My family has a lake house with a ton of ponderosa pines my father in law wants to cut down. From what he says, they're about 6-8" diameter. My question is, would it be worth it to try and mill them out with my 14" bandsaw? I've seen the jigs online for cutting the logs up but is the wood even worth it? My thought would be to cut the trunks into manageable lengths like maybe 2', 3'.

Thanks guys!


----------



## GeorgeC (Jul 30, 2008)

A large amount of work for very little product.

George


----------



## Steve Neul (Sep 2, 2011)

You would ruin you bandsaw trying to mill them on it even short lengths. If there is enough of them it might be worthwhile getting a Harbor Freight portable saw mill. A cheaper method would be to use a chainsaw saw mill but would be a lot of work.


----------



## DCuch86 (Mar 12, 2014)

Well the $2k for the HF mill is definitely out, the chainsaw method would probably be the most likely way. I think he wants to take out like 8 trees but I'm not sure how tall they are either, I need to go up to the house and check out before I do anything. My thought was just if the wood is worth it, maybe it would be a worthwhile investment to get the chainsaw mill and then mill them down on the jointer and thickness planer


----------



## Steve Neul (Sep 2, 2011)

The diameter of the logs is what is really going to hurt. Out of a 8" log I would guess you would get maybe two 2x6's and two 1x4's. The rest of it would go into firewood. With only eight trees I doubt if it would be worth getting a chainsaw mill. I think your best bet would be to find someone with a mill and have them saw the logs for you.


----------



## hwebb99 (Nov 27, 2012)

You might turn them, but IMHO they are not worth milling.


----------



## MidGAOutdoor (Apr 7, 2011)

slightly off topic but pine is all I fool with. I HATE oak with a purple passion


----------



## hwebb99 (Nov 27, 2012)

MidGAOutdoor said:


> slightly off topic but pine is all I fool with. I HATE oak with a purple passion


I also don't like oak. Have you used a better hardwood like maple.


----------



## ryan50hrl (Jun 30, 2012)

There's nothing "better" about maple than oak. Wood choice is regional and personal preference.


----------



## hwebb99 (Nov 27, 2012)

ryan50hrl said:


> There's nothing "better" about maple than oak. Wood choice is regional and personal preference.

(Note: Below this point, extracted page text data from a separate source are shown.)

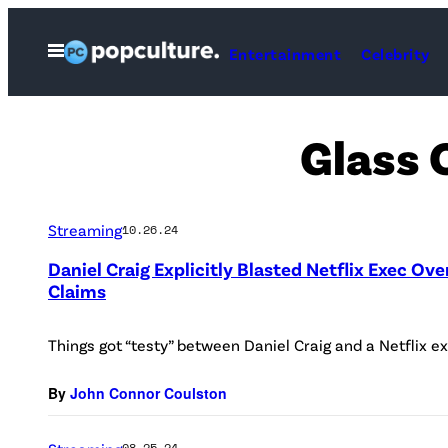
Skip
to
Open
Entertainment
Celebrity
Menu
content
Glass 
Streaming
10.26.24
Daniel Craig Explicitly Blasted Netflix Exec Ove
Claims
Things got “testy” between Daniel Craig and a Netflix ex
By
John Connor Coulston
08.25.24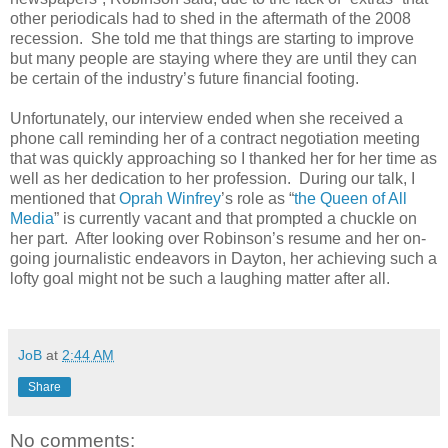
other periodicals had to shed in the aftermath of the 2008
recession. She told me that things are starting to improve
but many people are staying where they are until they can
be certain of the industry’s future financial footing.
Unfortunately, our interview ended when she received a
phone call reminding her of a contract negotiation meeting
that was quickly approaching so I thanked her for her time as
well as her dedication to her profession. During our talk, I
mentioned that
Oprah Winfrey
’s role as “
the Queen of All
Media
” is currently vacant and that prompted a chuckle on
her part. After looking over Robinson’s resume and her on-
going journalistic endeavors in Dayton, her achieving such a
lofty goal might not be such a laughing matter after all.
JoB
at
2:44 AM
Share
No comments: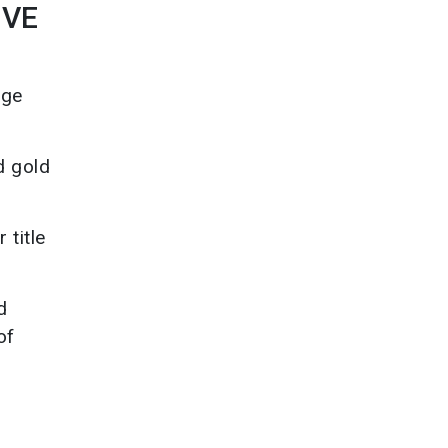
IVE
age
d gold
 title
d
of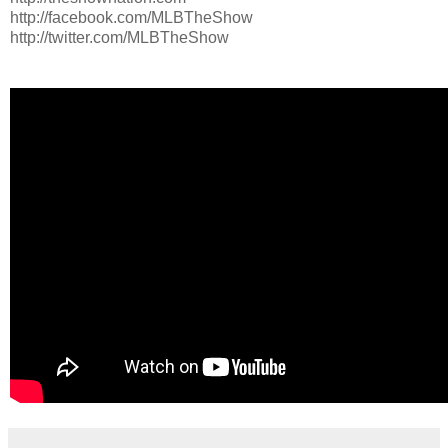
http://facebook.com/MLBTheShow
http://twitter.com/MLBTheShow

Everything is better about maple. Hard maple is harder than oak. Maple is tighter grained than oak. IMHO maple is prettier, and more stable than oak.


----------



## ryan50hrl (Jun 30, 2012)

That tells me you've seen or based that opinion off of flat sawn oak, which id agree. But in my opinion rift sawn oak is better looking than maple any day. 

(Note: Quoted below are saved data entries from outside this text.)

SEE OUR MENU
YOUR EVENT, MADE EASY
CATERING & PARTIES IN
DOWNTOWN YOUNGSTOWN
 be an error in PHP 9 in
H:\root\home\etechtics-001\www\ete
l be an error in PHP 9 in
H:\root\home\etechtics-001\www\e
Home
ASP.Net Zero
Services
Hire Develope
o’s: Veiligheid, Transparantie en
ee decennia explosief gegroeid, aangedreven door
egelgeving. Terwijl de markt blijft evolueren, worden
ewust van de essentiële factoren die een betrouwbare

Really what it comes down to is furniture type. Your not going to make traditional mission styles out of maple...and oak isn't great for other things.


----------



## hwebb99 (Nov 27, 2012)

I have seen about every kind of oak there is. Curly maple looks better than any oak. I don't plan to build any mission style furniture.


----------



## cowboylogger (Mar 7, 2015)

if you got so thing to use the pine boards I say yes cut it down but if not do not cut it down case that just waste wood right there .


----------



## epicfail48 (Mar 27, 2014)

hwebb99 said:


> I have seen about every kind of oak there is. Curly maple looks better than any oak. I don't plan to build any mission style furniture.


I think that's a pretty personal opinion, not a statement of fact. Personally, I'd take quartersawn red oak over curly maple any day, because I think the open grain pattern and ray flecks are more eye catching and the color is a little more timeless. I don't really think you can make a blanket statement of "wood x is always better than wood y". Different woods work better for different things. If I'm making a cutting board I'll go for maple, but if I were doing a carving maple would be the last thing I'd want because its too hard.


----------



## cedarheaven69 (Feb 27, 2015)

First, from your description I would say these are Jeffery Pine which isn't even good for firewood as the pitch content is high & actually have turpentine (60%). If burned in a woodstove will create a creosote build-up. Rarely do PP grow in a group as you describe.


----------